For some reason, Texas is now being besieged by charter operators, who see good pickings there and who want to act fast before another blue wave washes away the supporters of school choice, as the November blue wave washed away supporters of vouchers. The Texas legislature cut deeply into school funding after the 2008 recession and never restored what it cut. The legislature just doesn’t seem to care about funding public school, only charter and (someday) vouchers, even though 90% of the state’s children are in public schools. Someone should ask the Legislature about what they have in mind for the generation now in school. Do they want them to be productive citizens? Do they want them to be creators, innovators, doctors, scientists, artists, and engineers? Or do they expect those millions of children to be unskilled laborers?

Lorena Garcia is a superintendent in a small district in the Rio Grande Valley. She tells it like it is. She has the courage to stand up to the charter billionaires.

Lorena Garcia, assistant superintendent for human resources and support services at Mission CISD, sparked a lively debate over the level of support state lawmakers are providing charter schools.

Garcia brought up the subject of charters in a Q&A about public school finance at a luncheon held at the Cimarron Club in Mission.

“There does not seem to be much support for public education by the legislature. In addition to that there is a lot of talk about support for vouchers and private schools,” Garcia said, after hearing a presentation on public school finance.

“The accountability that these charter entities have is a lot lower than the high standards that public schools have to achieve. So, that is going to cut into that pie of funding that is available to public schools.”

Chandra Kring Villanueva, program director for economic opportunity at the Center for Public Policy Priorities, was one of the speakers at the luncheon. She welcomed Garcia’s comments.

“Charter schools and how they are funded is a huge concern for us because it really is inefficient to be running two parallel education systems,” Villanueva said.

“One of the things that we are seeing is that the growth in recaptured funding is almost the exact amount as we are spending for the charter system. So, a lot of us education advocates are really monitoring how the things are trending together. Recapture and charter are tied in a lot of different ways.”

Recaptured money is funding that a public school returns to the State of Texas. Those that have to do this, as part of the so-called Robin Hood equalized funding system, are deemed property-rich.

“Recapture is based on your wealth per student. So, if you are losing students to a charter school, it makes your wealth per student grow. That is one of the only reasons why Houston ISD fell into recapture. Because of their extremely high charter population. If those charter students were actually enrolled in Houston ISD, they would have gotten twice as much money from the state as their recapture payment was,” Villanueva said.

“So, there is a lot of concern that the legislature is basically using recapture to fuel the growth of charter schools without having to put any more dollars into it. Which in essence means our property tax dollars are going to these charter schools.”

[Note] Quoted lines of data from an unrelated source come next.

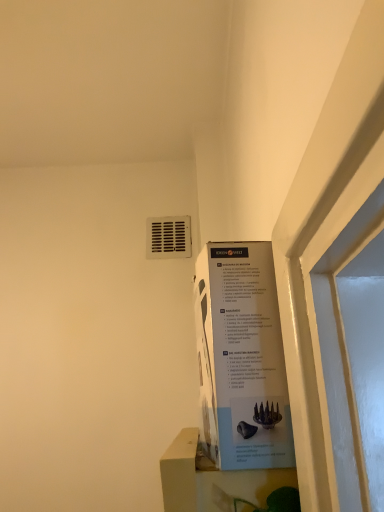 Question: Does white matte window sill at lower center come in front of white cardboard poster at upper right?

Choices:
 (A) yes
 (B) no

Answer: (A)

Question: Can you confirm if white matte window sill at lower center is wider than white cardboard poster at upper right?

Choices:
 (A) yes
 (B) no

Answer: (A)

Question: From the image's perspective, is white matte window sill at lower center below white cardboard poster at upper right?

Choices:
 (A) yes
 (B) no

Answer: (A)

Question: Is white matte window sill at lower center positioned behind white cardboard poster at upper right?

Choices:
 (A) yes
 (B) no

Answer: (B)

Question: Is white matte window sill at lower center in contact with white cardboard poster at upper right?

Choices:
 (A) yes
 (B) no

Answer: (B)

Question: Considering the positions of white matte window sill at lower center and white cardboard poster at upper right in the image, is white matte window sill at lower center bigger or smaller than white cardboard poster at upper right?

Choices:
 (A) small
 (B) big

Answer: (B)

Question: Would you say white matte window sill at lower center is to the left or to the right of white cardboard poster at upper right in the picture?

Choices:
 (A) right
 (B) left

Answer: (B)

Question: Considering the positions of point (187, 429) and point (256, 395), is point (187, 429) closer or farther from the camera than point (256, 395)?

Choices:
 (A) farther
 (B) closer

Answer: (A)

Question: Considering the positions of white matte window sill at lower center and white cardboard poster at upper right in the image, is white matte window sill at lower center wider or thinner than white cardboard poster at upper right?

Choices:
 (A) wide
 (B) thin

Answer: (A)

Question: Choose the correct answer: Is white plastic vent at upper center inside white cardboard poster at upper right or outside it?

Choices:
 (A) outside
 (B) inside

Answer: (A)

Question: From a real-world perspective, relative to white cardboard poster at upper right, is white plastic vent at upper center vertically above or below?

Choices:
 (A) above
 (B) below

Answer: (A)

Question: Considering the relative positions of white plastic vent at upper center and white cardboard poster at upper right in the image provided, is white plastic vent at upper center to the left or to the right of white cardboard poster at upper right?

Choices:
 (A) right
 (B) left

Answer: (B)

Question: Relative to white cardboard poster at upper right, is white plastic vent at upper center in front or behind?

Choices:
 (A) front
 (B) behind

Answer: (B)

Question: Looking at their shapes, would you say white plastic vent at upper center is wider or thinner than white matte window sill at lower center?

Choices:
 (A) thin
 (B) wide

Answer: (A)

Question: From the image's perspective, is white plastic vent at upper center located above or below white matte window sill at lower center?

Choices:
 (A) above
 (B) below

Answer: (A) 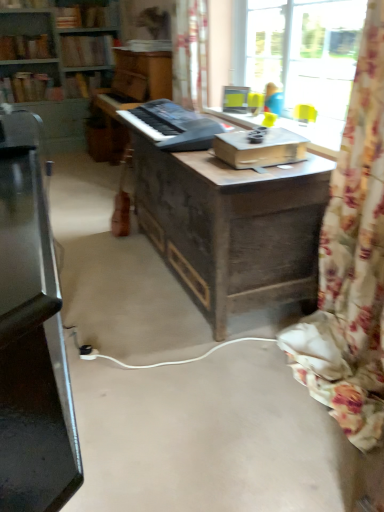 The width and height of the screenshot is (384, 512). I want to click on free space in front of dark wood table at center, so click(180, 379). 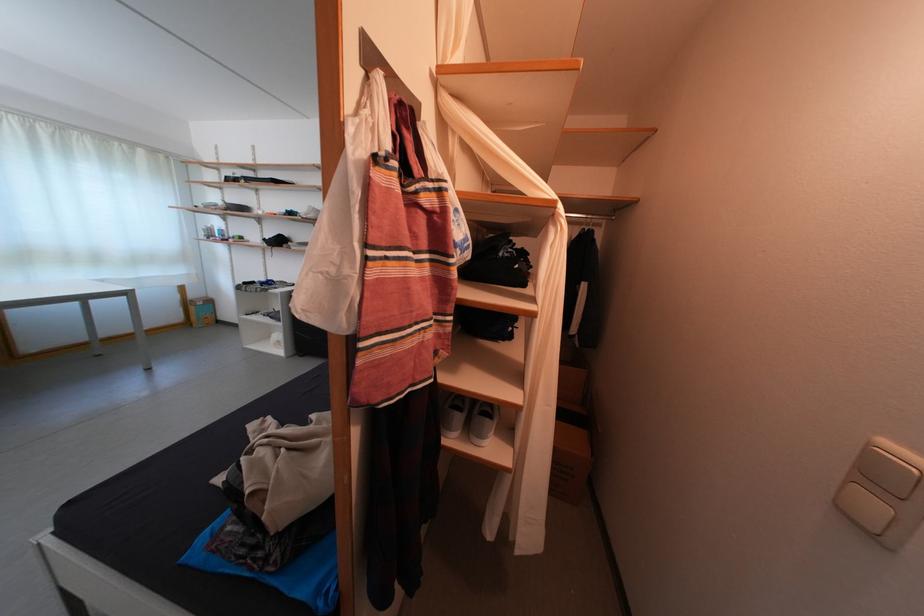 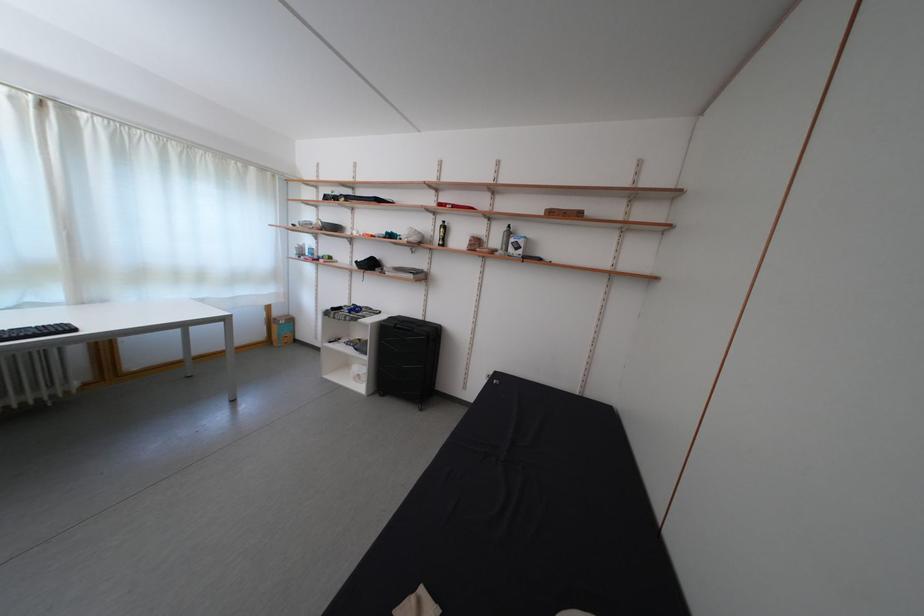 Find the pixel in the second image that matches point 201,302 in the first image.

(285, 320) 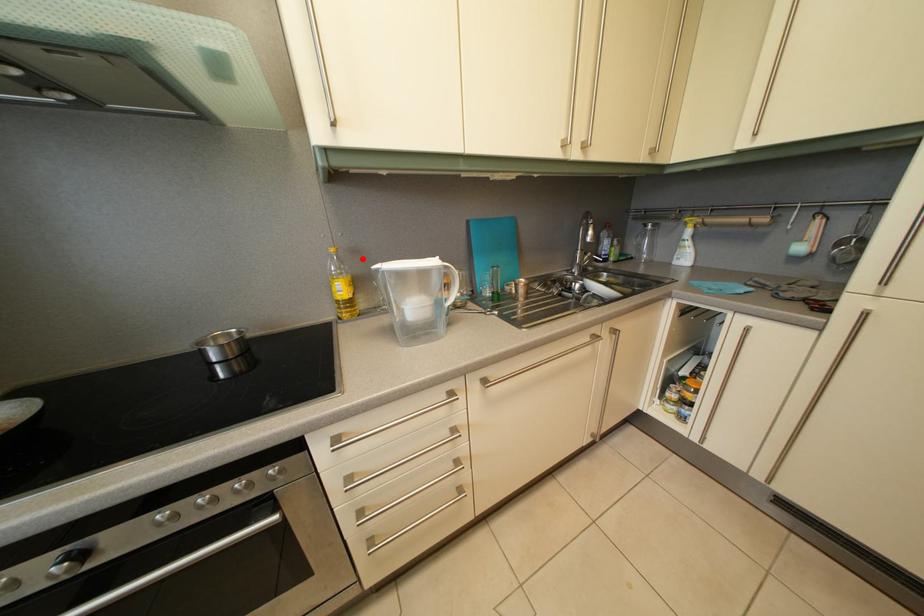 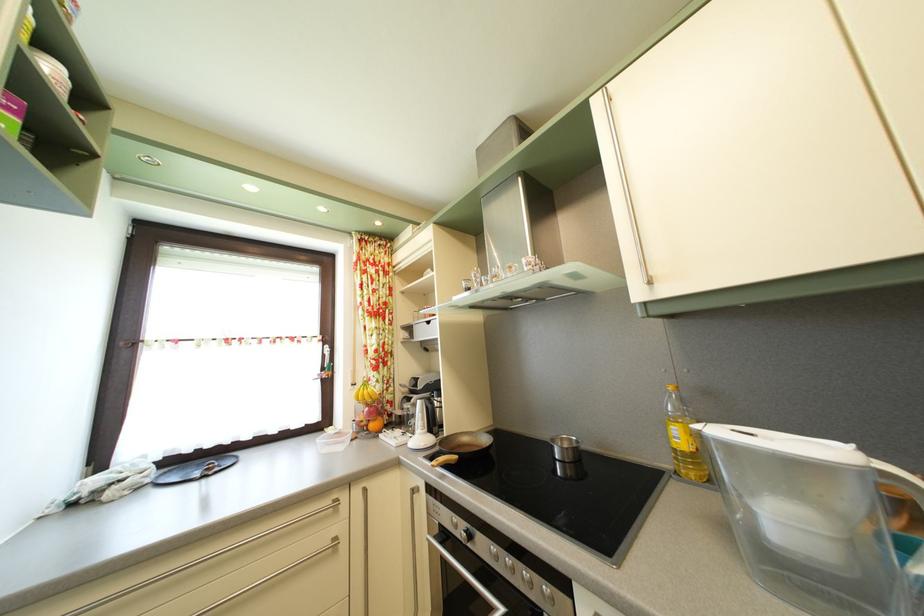 Locate, in the second image, the point that corresponds to the highlighted location in the first image.

(715, 400) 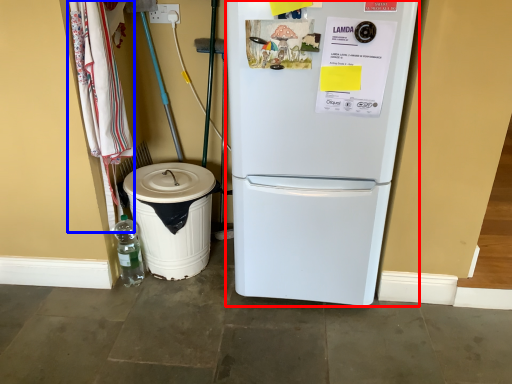 Question: Which point is further to the camera, refrigerator (highlighted by a red box) or laundry (highlighted by a blue box)?

Choices:
 (A) refrigerator
 (B) laundry

Answer: (B) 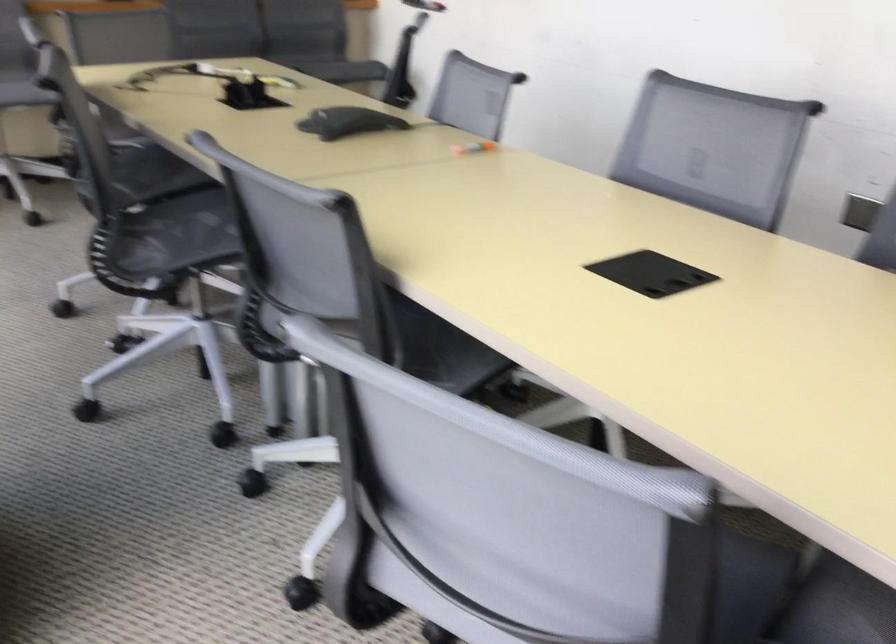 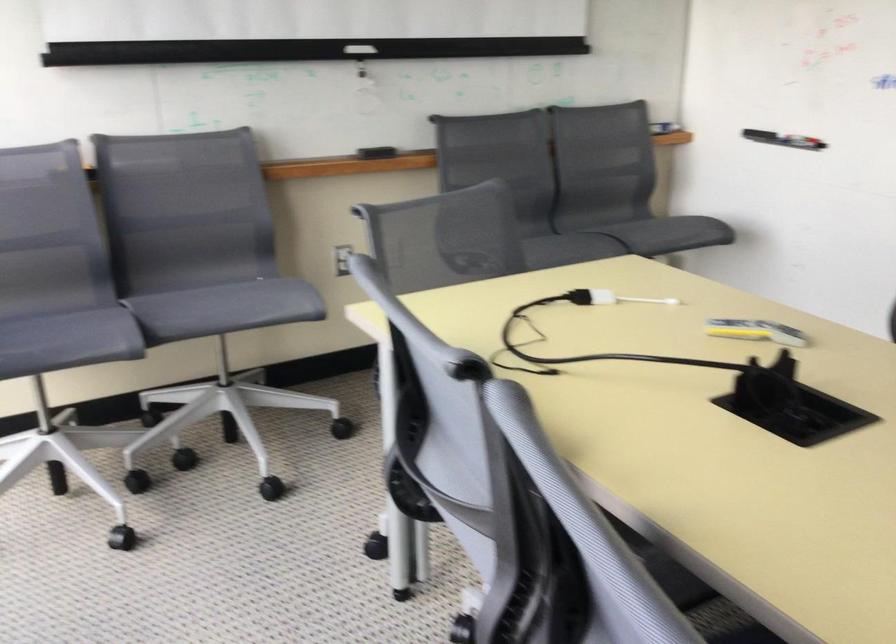 Find the pixel in the second image that matches point (218, 71) in the first image.

(610, 298)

Villanueva made the case that, in essence, local property tax dollars are going to charter schools. However, she said, local taxpayers are unable to vote for a charter’s board of directors, have no say on where they are located, nor when and where they build their campuses.

“So, there are some huge concerns around how charters are funded and the impact on schools.”

Villanueva claimed that when charters are taken out of the equation, the level of state funding for public education drops from 38 percent to 32 percent, noting that charter schools are 100 percent state-funded.